Are Dedicated Computers Going Away?

desktop computer

I am on a mail list that has recently had a thread about whether dedicated computers are still necessary. There are several arguments for and against this, although in this particular thread most of the arguments seemed to be for removing the dedicated computers.

For some background, higher education has a long history of providing dedicated computers in their classrooms and conference rooms. Historically this was done at a time when faculty and staff were only assigned a laptop computer in special circumstances, mostly related to how much they traveled. Since it could not be assumed that anyone had a laptop, each space needed to have a computer to be used. Additionally, since it is an education institution, there was an even split of Mac and PC users, and many institutions either provided both computer types in the space, or in some cases would provide a dual boot Mac.

The thread is interesting because various opinions and claims were made. Several people pointed out that removing the dedicated computer “greatly simplifies the AV setup” and that there are “significant cost savings.” However, the thread did not seem to fully consider the support time that may be needed when desktops are removed. It also did not consider the importance of user experience.

A quick run of the numbers can answer how much of a cost savings this will be for any school. The cost of a computer, multiplied by the number of computers, divided by what each school thinks is the life of a desktop computer. I will use my school as an example. We have about 120 dedicated computers in classrooms and meeting rooms. These computers cost approximately $1,100 a piece. We believe that the lifespan of a desktop PC is 5 years. Eliminating all of these computers would save my institution about $26,400 per year. While I agree that any saving we can achieve needs to be considered, this is not a significant sum of money. I will also give the caveat that we do not have both platform computers in our spaces, only Windows computers. Schools that have both could roughly double the annual savings.

The second argument of simplifying the AV setup has a number of flaws as well. If a design replaces the dedicated computer, there needs to be a way to get a laptop computer into the system. Along with the standard wired connection — many places would also consider a wireless system — therefore negating the “simplification” argument. Additionally, many schools placed cameras, microphones and other forms of video conferencing into these spaces over the past few years. In order to make all that equipment work with any device that is brought into the room additional technology will need to be installed and supported.
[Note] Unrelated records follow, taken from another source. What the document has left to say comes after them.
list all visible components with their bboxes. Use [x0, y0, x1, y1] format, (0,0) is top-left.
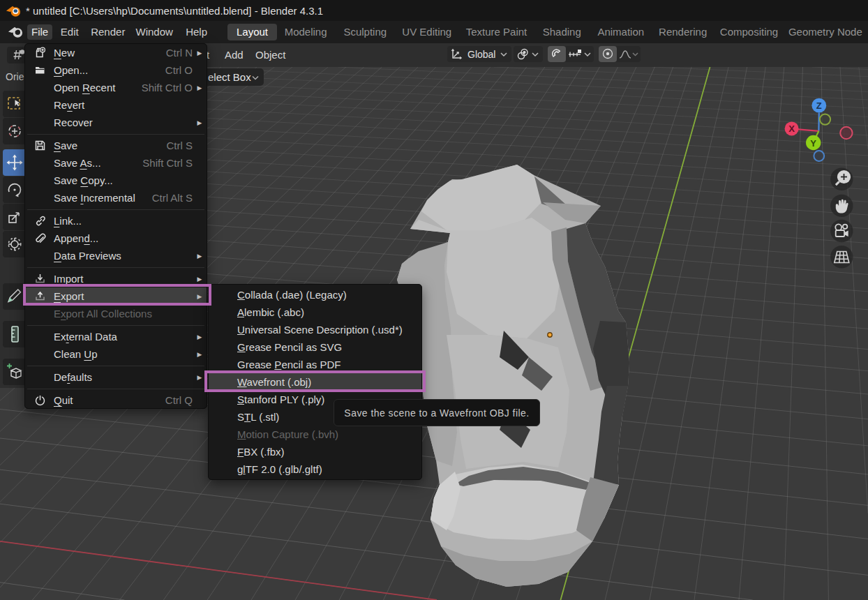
svg-text:X: X: [788, 123, 795, 134]
svg-text:Y: Y: [810, 138, 816, 149]
svg-text:Z: Z: [816, 100, 822, 111]
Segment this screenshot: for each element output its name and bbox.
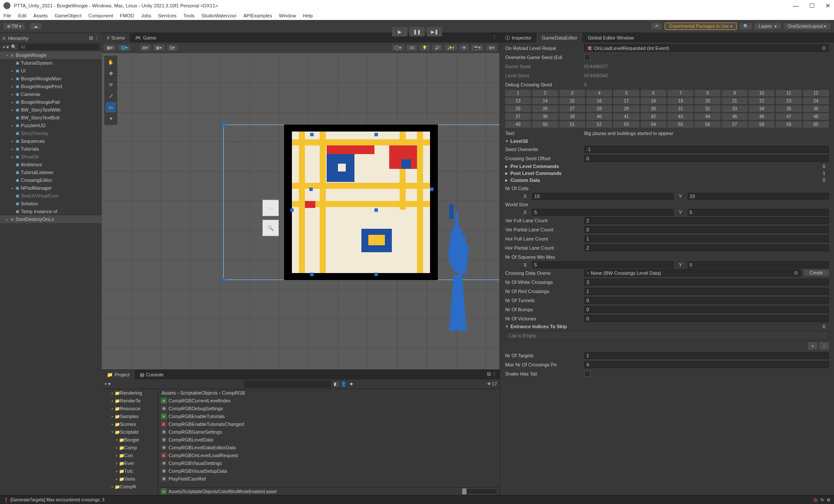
level-num-43[interactable]: 43: [668, 113, 693, 120]
audio-btn[interactable]: 🔊: [432, 45, 442, 51]
tab-game[interactable]: 🎮Game: [130, 33, 161, 43]
vfull-input[interactable]: [584, 217, 829, 224]
folder-item[interactable]: ▸📁Tutc: [102, 467, 158, 475]
status-bell-icon[interactable]: ⚙: [827, 497, 831, 502]
level-num-40[interactable]: 40: [586, 113, 612, 120]
fav-icon[interactable]: ★: [349, 381, 354, 387]
snap-btn[interactable]: ⊞▾: [140, 45, 151, 51]
tree-item[interactable]: ▣StoryOverlay: [0, 129, 102, 137]
level-num-26[interactable]: 26: [532, 105, 558, 112]
scene-view[interactable]: ✋ ✥ ⟳ ⤢ ▭ ✦: [102, 53, 500, 369]
world-x-input[interactable]: [532, 209, 674, 216]
light-btn[interactable]: 💡: [420, 45, 430, 51]
folder-item[interactable]: ▸📁Rendering: [102, 389, 158, 397]
side-rect-btn[interactable]: ▭: [262, 200, 279, 216]
asset-item[interactable]: ⚙CompRGBVisualSettings: [158, 459, 500, 467]
folder-item[interactable]: ▸📁Samples: [102, 412, 158, 420]
asset-item[interactable]: VCompRGBEnableTutorials: [158, 412, 500, 420]
level-num-47[interactable]: 47: [776, 113, 801, 120]
level-num-60[interactable]: 60: [803, 121, 829, 128]
asset-item[interactable]: ⚙CompRGBDebugSettings: [158, 405, 500, 412]
pause-button[interactable]: ❚❚: [409, 27, 425, 36]
level-num-30[interactable]: 30: [641, 105, 666, 112]
level-num-54[interactable]: 54: [641, 121, 666, 128]
tab-globaleditor[interactable]: Global Editor Window: [582, 33, 639, 43]
vpart-input[interactable]: [584, 226, 829, 233]
shading-dropdown[interactable]: ▦▾: [104, 45, 116, 51]
reload-field[interactable]: EOnLoadLevelRequested (Int Event)⊙: [584, 44, 829, 52]
level-num-7[interactable]: 7: [668, 90, 693, 96]
status-sync-icon[interactable]: ↻: [821, 497, 824, 502]
level-num-48[interactable]: 48: [803, 113, 829, 120]
create-dropdown[interactable]: + ▾: [3, 44, 9, 50]
menu-tools[interactable]: Tools: [183, 13, 195, 18]
tab-console[interactable]: ▤ Console: [135, 370, 169, 379]
level-num-39[interactable]: 39: [559, 113, 585, 120]
level-num-24[interactable]: 24: [803, 98, 829, 104]
tree-item[interactable]: ▣TutorialSystem: [0, 59, 102, 67]
level-num-52[interactable]: 52: [586, 121, 612, 128]
hfull-input[interactable]: [584, 235, 829, 242]
menu-file[interactable]: File: [3, 13, 11, 18]
crossing-offset-input[interactable]: [584, 155, 829, 162]
seed-overwrite-input[interactable]: [584, 146, 829, 153]
hierarchy-opts-icon[interactable]: ⊟ ⋮: [89, 35, 99, 41]
vis-btn[interactable]: 👁: [460, 45, 469, 51]
level-num-23[interactable]: 23: [776, 98, 801, 104]
tree-item[interactable]: ▸▣BW_StoryTextWith: [0, 106, 102, 114]
step-button[interactable]: ▶❚: [427, 27, 442, 36]
level-num-28[interactable]: 28: [586, 105, 612, 112]
circle-btn[interactable]: ◯▾: [392, 45, 404, 51]
cells-x-input[interactable]: [532, 193, 674, 200]
rotate-tool[interactable]: ⟳: [106, 79, 116, 90]
crossing-data-field[interactable]: ▫ None (BW Crossings Level Data)⊙: [584, 269, 801, 277]
vic-input[interactable]: [584, 315, 829, 322]
menu-assets[interactable]: Assets: [33, 13, 48, 18]
level-num-51[interactable]: 51: [559, 121, 585, 128]
level-num-15[interactable]: 15: [559, 98, 585, 104]
incr-btn[interactable]: |||▾: [167, 45, 178, 51]
maxc-input[interactable]: [584, 361, 829, 368]
tree-item[interactable]: ▸⧈DontDestroyOnLo: [0, 215, 102, 223]
tab-gamedataeditor[interactable]: GameDataEditor: [536, 33, 582, 43]
level-num-8[interactable]: 8: [695, 90, 720, 96]
tab-scene[interactable]: #Scene: [102, 33, 130, 43]
world-y-input[interactable]: [688, 209, 829, 216]
level-num-58[interactable]: 58: [749, 121, 774, 128]
level-num-2[interactable]: 2: [532, 90, 558, 96]
level-num-53[interactable]: 53: [613, 121, 639, 128]
tree-item[interactable]: ▸▣NPadManager: [0, 184, 102, 192]
tree-item[interactable]: ▣SwitchVirtualCurs: [0, 192, 102, 200]
tree-item[interactable]: ▸▣BoogieWoogieMan: [0, 75, 102, 82]
tree-item[interactable]: ▸▣PuzzleHUD: [0, 122, 102, 129]
hand-tool[interactable]: ✋: [106, 57, 116, 67]
scale-tool[interactable]: ⤢: [106, 91, 116, 101]
hpart-input[interactable]: [584, 244, 829, 251]
tree-item[interactable]: ▣Temp Instance of: [0, 208, 102, 215]
level-num-31[interactable]: 31: [668, 105, 693, 112]
level-num-5[interactable]: 5: [613, 90, 639, 96]
level-num-22[interactable]: 22: [749, 98, 774, 104]
cloud-button[interactable]: ☁: [30, 23, 41, 30]
level16-foldout[interactable]: ▼Level16: [500, 138, 834, 145]
list-remove-button[interactable]: −: [819, 342, 829, 350]
overwrite-seed-checkbox[interactable]: [584, 54, 590, 60]
level-num-33[interactable]: 33: [722, 105, 748, 112]
rect-tool[interactable]: ▭: [106, 102, 116, 112]
level-num-21[interactable]: 21: [722, 98, 748, 104]
asset-size-slider[interactable]: [462, 489, 497, 494]
hierarchy-tree[interactable]: ▸⧈BoogieWoogie▣TutorialSystem▸▣UI▸▣Boogi…: [0, 51, 102, 495]
asset-item[interactable]: ECompRGBEnableTutorialsChanged: [158, 420, 500, 428]
menu-window[interactable]: Window: [279, 13, 296, 18]
grid-btn[interactable]: ▦▾: [153, 45, 165, 51]
level-num-9[interactable]: 9: [722, 90, 748, 96]
packages-warning[interactable]: Experimental Packages In Use ▾: [665, 23, 737, 30]
level-num-25[interactable]: 25: [505, 105, 531, 112]
level-num-49[interactable]: 49: [505, 121, 531, 128]
level-num-6[interactable]: 6: [641, 90, 666, 96]
hierarchy-search-input[interactable]: [19, 44, 99, 50]
level-num-50[interactable]: 50: [532, 121, 558, 128]
folder-item[interactable]: ▾📁Boogie: [102, 436, 158, 444]
level-num-17[interactable]: 17: [613, 98, 639, 104]
asset-item[interactable]: ⚙CompRGBVisualSetupData: [158, 467, 500, 475]
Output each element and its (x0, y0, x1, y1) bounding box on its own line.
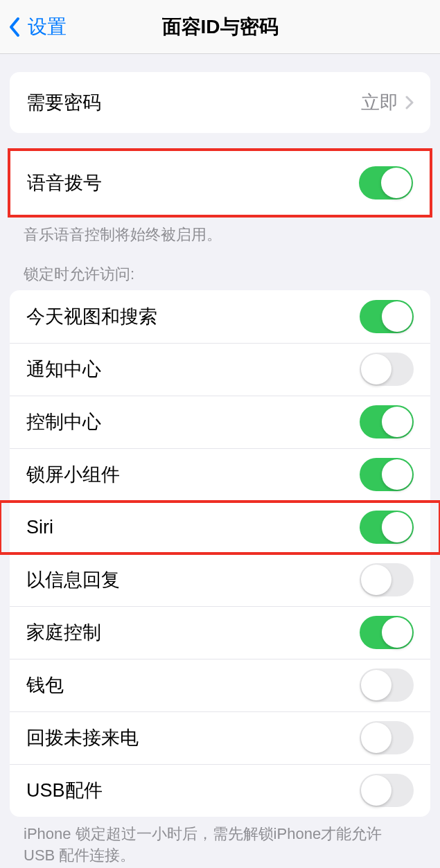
voice-dial-footer: 音乐语音控制将始终被启用。 (0, 218, 440, 246)
usb-footer: iPhone 锁定超过一小时后，需先解锁iPhone才能允许 USB 配件连接。 (0, 817, 440, 867)
chevron-right-icon (405, 96, 414, 109)
lock-access-group: 今天视图和搜索通知中心控制中心锁屏小组件Siri以信息回复家庭控制钱包回拨未接来… (10, 290, 430, 817)
lock-item-label: 家庭控制 (26, 620, 101, 645)
require-passcode-value: 立即 (361, 90, 398, 115)
lock-item-row: 通知中心 (10, 343, 430, 396)
lock-item-row: 今天视图和搜索 (10, 290, 430, 343)
require-passcode-label: 需要密码 (26, 90, 101, 115)
lock-item-label: 回拨未接来电 (26, 725, 139, 750)
chevron-left-icon (8, 17, 21, 37)
navigation-bar: 设置 面容ID与密码 (0, 0, 440, 54)
lock-item-row: 以信息回复 (10, 553, 430, 606)
lock-item-toggle[interactable] (360, 300, 414, 333)
lock-item-label: 以信息回复 (26, 567, 120, 592)
lock-item-toggle[interactable] (360, 405, 414, 439)
lock-item-toggle[interactable] (360, 458, 414, 491)
lock-item-label: 锁屏小组件 (26, 462, 120, 487)
lock-item-toggle[interactable] (360, 353, 414, 386)
back-label: 设置 (28, 14, 67, 40)
lock-item-label: 通知中心 (26, 357, 101, 382)
lock-access-header: 锁定时允许访问: (0, 246, 440, 290)
lock-item-label: 钱包 (26, 673, 64, 698)
lock-item-label: 控制中心 (26, 409, 101, 434)
lock-item-row: 钱包 (10, 659, 430, 711)
voice-dial-label: 语音拨号 (27, 170, 102, 195)
lock-item-toggle[interactable] (360, 616, 414, 649)
voice-dial-toggle[interactable] (359, 166, 413, 200)
lock-item-row: 锁屏小组件 (10, 448, 430, 501)
lock-item-label: 今天视图和搜索 (26, 304, 157, 329)
lock-item-toggle[interactable] (360, 668, 414, 702)
lock-item-label: USB配件 (26, 778, 103, 803)
voice-dial-highlight: 语音拨号 (8, 148, 432, 218)
lock-item-label: Siri (26, 517, 53, 538)
lock-item-toggle[interactable] (360, 721, 414, 754)
lock-item-row: 控制中心 (10, 396, 430, 448)
lock-item-toggle[interactable] (360, 774, 414, 807)
lock-item-row: 家庭控制 (10, 606, 430, 659)
voice-dial-row: 语音拨号 (10, 151, 430, 215)
back-button[interactable]: 设置 (0, 14, 67, 40)
lock-item-toggle[interactable] (360, 511, 414, 544)
lock-item-row: 回拨未接来电 (10, 711, 430, 764)
passcode-group: 需要密码 立即 (10, 72, 430, 133)
lock-item-row: USB配件 (10, 764, 430, 817)
require-passcode-row[interactable]: 需要密码 立即 (10, 72, 430, 133)
lock-item-row: Siri (10, 501, 430, 553)
lock-item-toggle[interactable] (360, 563, 414, 596)
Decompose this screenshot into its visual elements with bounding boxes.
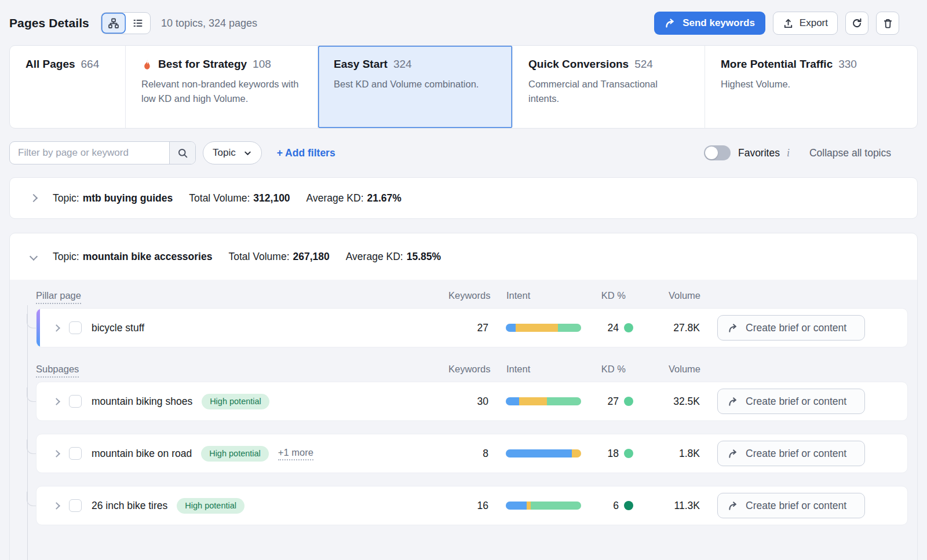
delete-button[interactable] (876, 12, 899, 35)
volume-column-header: Volume (634, 290, 700, 301)
send-arrow-icon (728, 323, 739, 334)
view-toggle (101, 12, 151, 34)
chevron-down-icon (243, 149, 252, 158)
tab-more-potential-traffic[interactable]: More Potential Traffic 330 Highest Volum… (705, 46, 917, 128)
kd-status-dot (624, 501, 633, 510)
average-kd-label: Average KD: (306, 192, 364, 204)
tab-description: Best KD and Volume combination. (334, 77, 497, 92)
topic-prefix: Topic: (53, 251, 79, 263)
tab-description: Highest Volume. (721, 77, 902, 92)
kd-value: 6 (613, 500, 619, 512)
topic-name: mtb buying guides (83, 192, 173, 204)
flame-icon (141, 59, 152, 70)
table-row-bicycle-stuff[interactable]: bicycle stuff 27 24 27.8K (36, 308, 908, 347)
topic-card-mountain-bike-accessories: Topic: mountain bike accessories Total V… (9, 233, 918, 560)
kd-value: 24 (608, 322, 619, 334)
table-row-26-inch-bike-tires[interactable]: 26 inch bike tires High potential 16 6 1… (36, 486, 908, 525)
tab-all-pages[interactable]: All Pages 664 (10, 46, 126, 128)
kd-status-dot (624, 323, 633, 332)
toggle-knob (705, 147, 718, 159)
keywords-count: 30 (448, 396, 488, 408)
tab-label: All Pages (25, 58, 75, 71)
page-category-tabs: All Pages 664 Best for Strategy 108 Rele… (9, 45, 918, 129)
table-row-mountain-bike-on-road[interactable]: mountain bike on road High potential +1 … (36, 434, 908, 473)
create-brief-button[interactable]: Create brief or content (717, 315, 865, 341)
row-checkbox[interactable] (69, 395, 82, 408)
chevron-right-icon[interactable] (53, 324, 60, 332)
export-label: Export (800, 17, 828, 29)
high-potential-badge: High potential (202, 394, 269, 409)
filter-search-group (9, 141, 196, 164)
average-kd-value: 21.67% (367, 192, 402, 204)
chevron-right-icon[interactable] (53, 398, 60, 405)
pillar-page-column-header: Pillar page (36, 290, 81, 304)
total-volume-value: 312,100 (253, 192, 290, 204)
tab-count: 664 (81, 58, 100, 71)
tab-easy-start[interactable]: Easy Start 324 Best KD and Volume combin… (318, 46, 513, 128)
favorites-toggle[interactable] (704, 145, 731, 160)
more-badges-link[interactable]: +1 more (278, 447, 313, 460)
subpages-table-header: Subpages Keywords Intent KD % Volume (36, 360, 908, 382)
tab-label: Quick Conversions (528, 58, 629, 71)
send-arrow-icon (728, 500, 739, 511)
tab-description: Relevant non-branded keywords with low K… (141, 77, 302, 107)
chevron-down-icon[interactable] (30, 252, 38, 261)
chevron-right-icon[interactable] (53, 502, 60, 510)
create-brief-button[interactable]: Create brief or content (717, 389, 865, 414)
subpage-row-wrap: mountain bike on road High potential +1 … (36, 434, 908, 473)
page-title: Pages Details (9, 16, 89, 30)
volume-value: 27.8K (633, 322, 700, 334)
row-checkbox[interactable] (69, 499, 82, 512)
row-checkbox[interactable] (69, 447, 82, 460)
tab-label: Easy Start (334, 58, 388, 71)
add-filters-link[interactable]: + Add filters (277, 147, 335, 159)
pillar-row-wrap: bicycle stuff 27 24 27.8K (36, 308, 908, 347)
create-brief-button[interactable]: Create brief or content (717, 441, 865, 466)
create-brief-label: Create brief or content (746, 500, 846, 512)
intent-bar (506, 502, 581, 510)
tab-count: 108 (253, 58, 271, 71)
table-row-mountain-biking-shoes[interactable]: mountain biking shoes High potential 30 … (36, 382, 908, 421)
filter-bar-right: Favorites i Collapse all topics (704, 145, 891, 160)
chevron-right-icon[interactable] (53, 450, 60, 457)
average-kd-label: Average KD: (346, 251, 403, 263)
refresh-button[interactable] (845, 12, 868, 35)
topic-row-mountain-bike-accessories[interactable]: Topic: mountain bike accessories Total V… (10, 233, 917, 280)
page-name: mountain bike on road (92, 448, 192, 460)
export-button[interactable]: Export (773, 12, 838, 35)
info-icon[interactable]: i (787, 147, 790, 159)
tree-view-button[interactable] (101, 13, 126, 34)
list-view-button[interactable] (126, 13, 150, 34)
row-checkbox[interactable] (69, 321, 82, 334)
topic-dropdown-label: Topic (213, 147, 236, 159)
tab-count: 324 (393, 58, 412, 71)
page-name: bicycle stuff (92, 322, 144, 334)
favorites-label: Favorites (738, 147, 780, 159)
filter-search-input[interactable] (10, 142, 169, 164)
list-icon (132, 17, 144, 29)
top-bar: Pages Details (0, 0, 927, 45)
intent-column-header: Intent (506, 290, 582, 301)
create-brief-label: Create brief or content (746, 396, 846, 408)
create-brief-label: Create brief or content (746, 322, 846, 334)
collapse-all-topics-link[interactable]: Collapse all topics (809, 147, 891, 159)
pages-details-screen: Pages Details (0, 0, 927, 560)
total-volume-label: Total Volume: (228, 251, 289, 263)
average-kd-value: 15.85% (407, 251, 441, 263)
tab-best-for-strategy[interactable]: Best for Strategy 108 Relevant non-brand… (126, 46, 318, 128)
search-button[interactable] (169, 142, 195, 164)
pages-table: Pillar page Keywords Intent KD % Volume … (10, 280, 917, 560)
volume-value: 11.3K (633, 500, 700, 512)
subpage-row-wrap: mountain biking shoes High potential 30 … (36, 382, 908, 421)
tab-label: Best for Strategy (158, 58, 247, 71)
send-arrow-icon (665, 17, 676, 29)
topic-row-mtb-buying-guides[interactable]: Topic: mtb buying guides Total Volume: 3… (9, 177, 918, 219)
volume-value: 1.8K (633, 448, 700, 460)
tab-quick-conversions[interactable]: Quick Conversions 524 Commercial and Tra… (513, 46, 705, 128)
create-brief-button[interactable]: Create brief or content (717, 493, 865, 518)
tab-count: 524 (634, 58, 653, 71)
chevron-right-icon[interactable] (30, 194, 38, 202)
keywords-count: 8 (448, 448, 488, 460)
topic-filter-dropdown[interactable]: Topic (203, 141, 262, 164)
send-keywords-button[interactable]: Send keywords (654, 12, 765, 35)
Speaking of support, I noted that in the thread most of the people responding were senior leaders in their organization, not the actual people supporting the spaces. I would be very interested in seeing the data on support call changes from before the removal, and after the computers. My experience tells me that people bring a wide variety of computers with them to campus. Having the correct adapters for those is fairly easy, making sure they know how to use the computer when connected to an AV system is different. Additionally, I believe that support calls would increase in terms of having to bring a laptop to a room for guest speakers who may not bring one, or who are unable to get on the campus network. The time and effort of this support needs to be considered in terms of opportunity cost. What are those technicians not doing, when they are delivering and setting up temporary computers.

Finally, the user experience needs to be considered when making decisions like this. I have always been an advocate for data, and this is a situation when data would be critical to making this decision. If you have programmed your systems properly you should be able to determine the number of times someone uses the dedicated computer versus a laptop computer. There is an argument to be made that the better user experience is to use your own machine. If I give a presentation somewhere, I always use my own computer. I know how it works, I know where things are, and it makes me feel more comfortable. But – that is MY preference, and does not mean everyone shares the same preference. If the data shows that people are not bringing their own laptops to these spaces, one needs to ask why, before they determine it is appropriate to remove the dedicated computers.

It is important to recognize that not every institution has the same culture and expectations, just as not every institution has the same budget. What works for one place, may not work for the next. What one place can afford, another can not. In my view, a dedicated computer provides a number of benefits that make the annual cost worthwhile. Other institutions may view it as a luxury and choose to put that money towards adding technology to spaces that are without. The only way to make these decisions is by understanding the institution, and analyzing the data.